The May issue of Health Affairs features the journal’s first issue about environmental health concerns. NewPublicHealth spoke with Health Affairs Editor-In-Chief Susan Dentzer about the issue.
NPH: One of the articles in the May issue is by Aaron Wernham, director of the Health Impact Project, on conducting health impact assessments when making environmental and land-use decisions. Why is that important?
Susan Dentzer: It’s often, if not always, the case that in almost every jurisdiction--before you build a major highway or other major projects, you have to do a very systematic assessment about the overall impact on the environment. So, obviously what should take place is--in addition to that-- is to find out what is going to be the impact on health.
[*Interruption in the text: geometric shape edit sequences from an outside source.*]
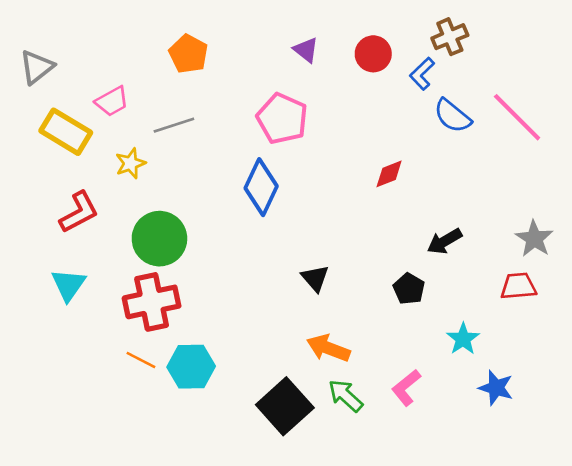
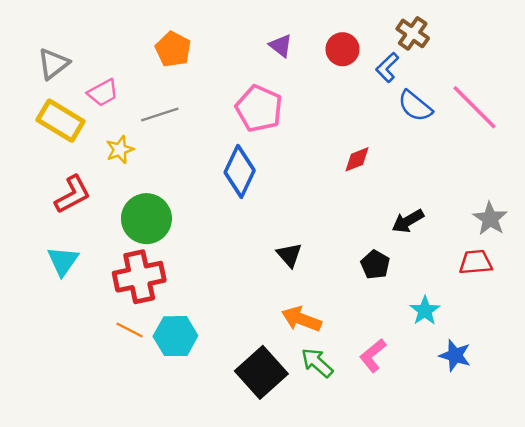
brown cross: (450, 37) -> (413, 33), turned -32
gray triangle: (37, 67) -> (53, 64), moved

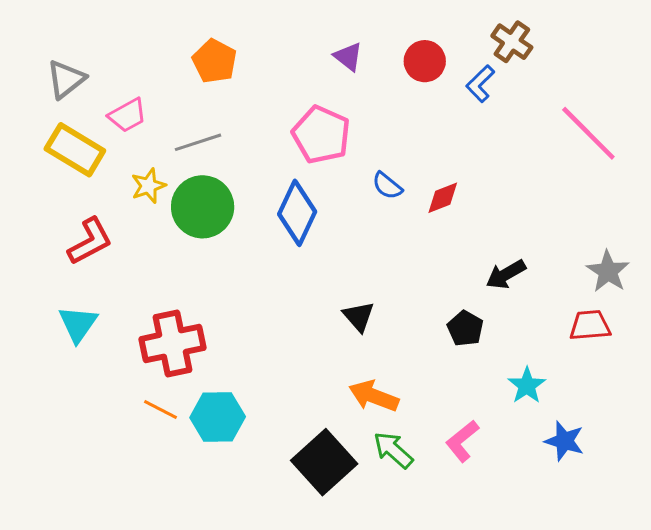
blue semicircle: (415, 106) -> (387, 186), moved, size x0.7
green circle: (146, 219) -> (203, 207), moved

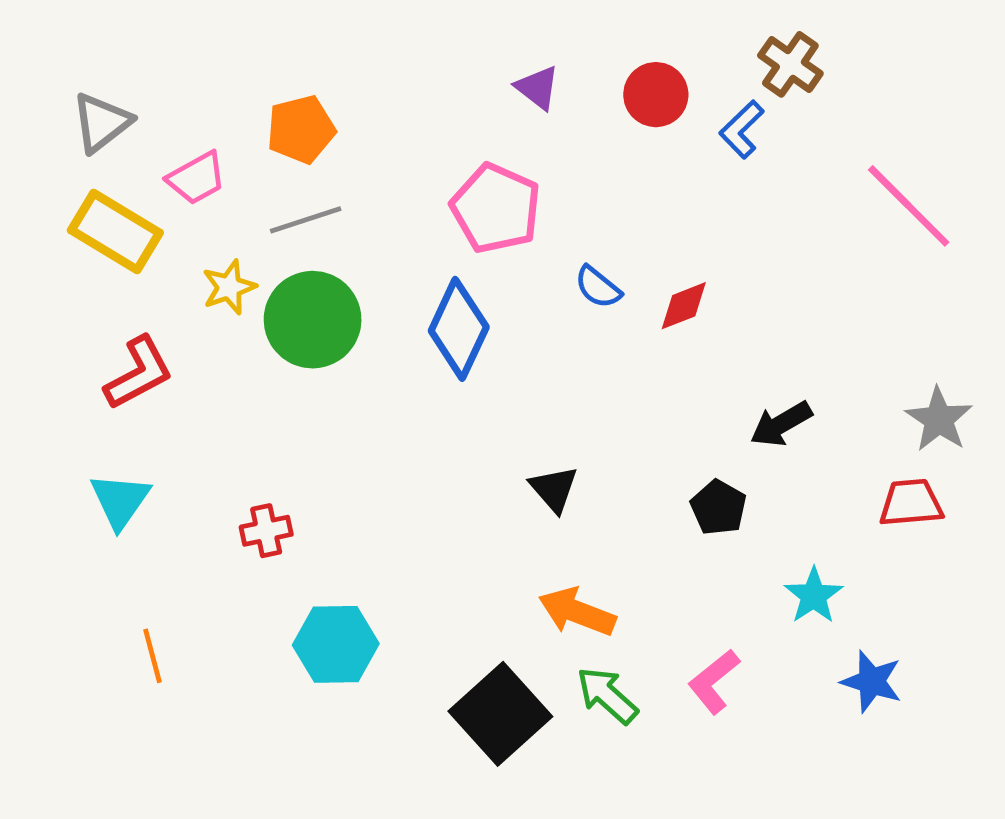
orange pentagon: (215, 61) -> (301, 129), moved, turned 30
red cross: (173, 343) -> (266, 531), size x0.5
orange line: (161, 410) -> (152, 656), moved, turned 48

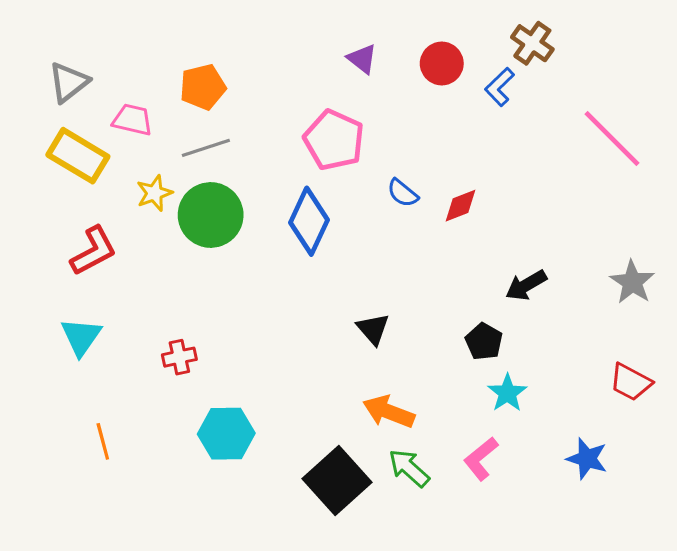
pink trapezoid: (197, 178) -> (133, 120), turned -138
red trapezoid: (911, 503) -> (631, 382), moved, turned -147
cyan star: (814, 596) -> (507, 393), moved

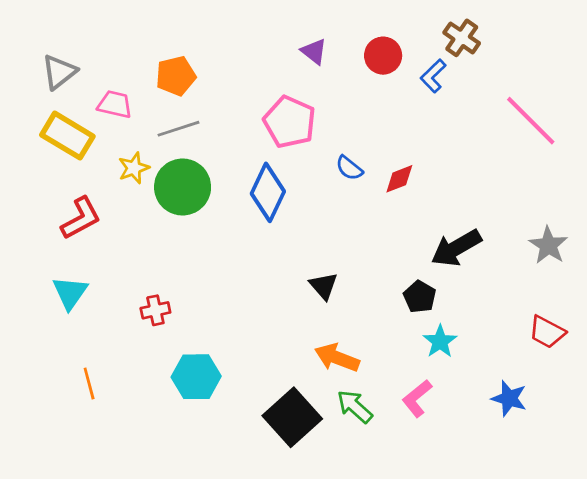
black arrow: (526, 285) -> (456, 248), size x1.4

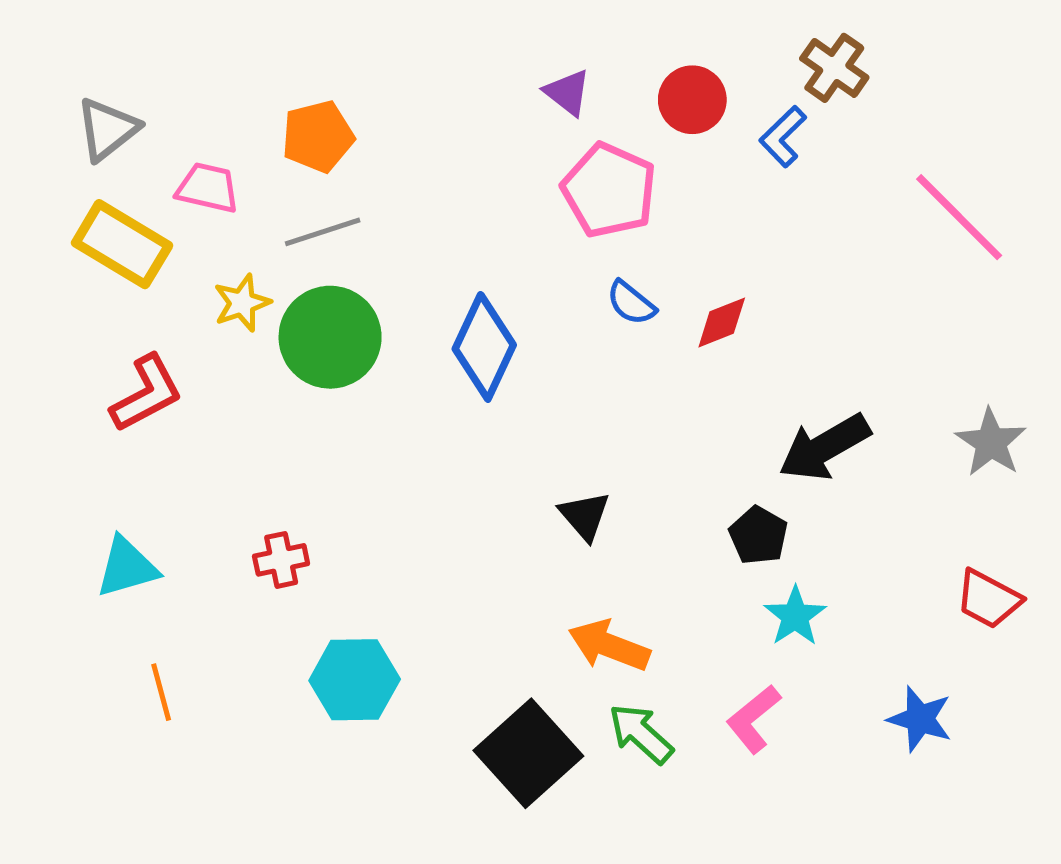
pink pentagon: (290, 122) -> (609, 190), moved
cyan triangle: (70, 293) -> (127, 567), moved, turned 39

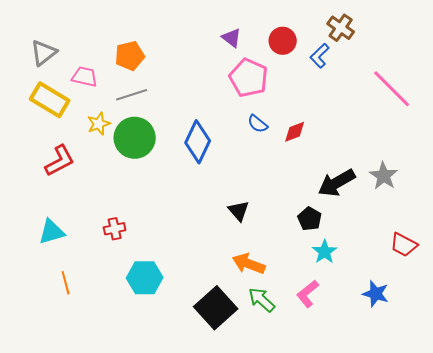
gray star: (991, 442) -> (384, 176), moved

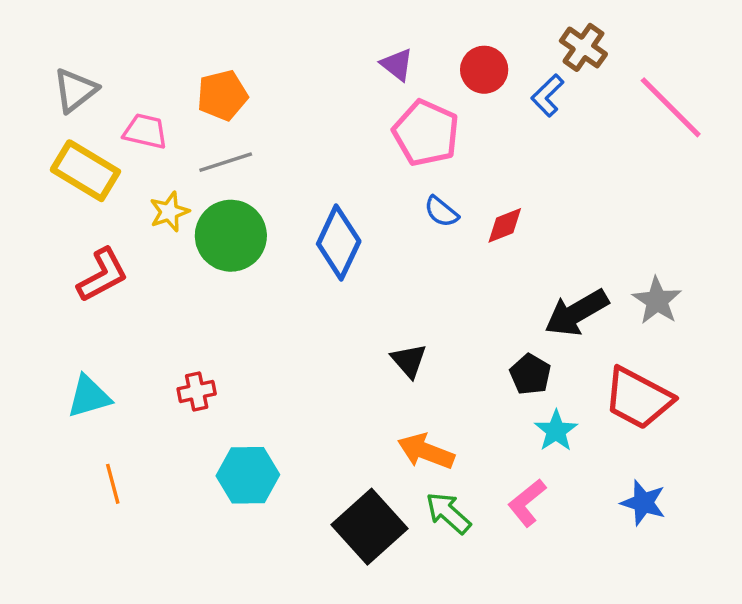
pink line: (392, 89) -> (671, 107), moved
red trapezoid: (404, 245) -> (638, 398), moved, size x1.5

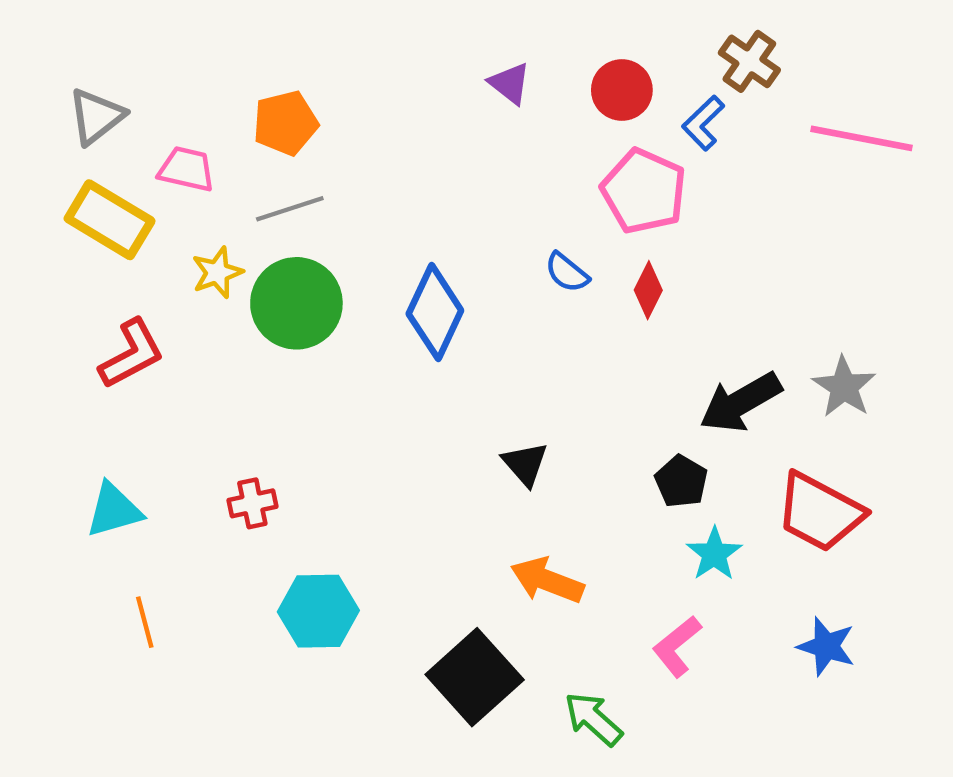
pink line: (671, 107) -> (862, 138), turned -34
pink pentagon: (426, 133) -> (644, 191), moved
red diamond: (505, 225) -> (648, 290), turned -42
green arrow: (448, 513) -> (593, 719), moved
For example, what if you build a major highway and it happens to go by a school?
Other studies in the issue draw on information that we already are well-aware of, which is that if you have particulates in the atmosphere, or other forms of air-pollution through auto exhaust, that’s going to have an impact on the kids in the school. So, using the health impact assessment tool before any major [environmental] project seems a good place to start in terms of understanding what the impact is going to be on health. The assessment lets you get health into the mix of the decision-making process and you can weigh the pros and cons and the trade-offs of any kind of community-level initiative.
NPH: Three of the articles focused on environmental factors that have been shown to impact children’s health. Can you tell us about some of the findings?
Susan Dentzer: Absolutely. We've known for some time now that exposures that children undergo can have a bigger impact on children than they do on adults. For a few reasons. One is, just by virtue of the concentration of these things in the atmosphere or and children’s’ body weight --proportionately, these things have a bigger impact. Plus, we know from the way children develop that there are these windows of exposure as children’s’ bodies are changing very, very rapidly. Cells are multiplying, brain cells are growing in infancy and toddler-hood. All of those things create vulnerability so that any kind of toxic substance that may not be so toxic to adults will be potentially much more toxic to children. And we know this, for example, from lead exposure, which unequivocally caused a decline in brain function in many children. Several IQ points or more for children who have been exposed to lead are lost.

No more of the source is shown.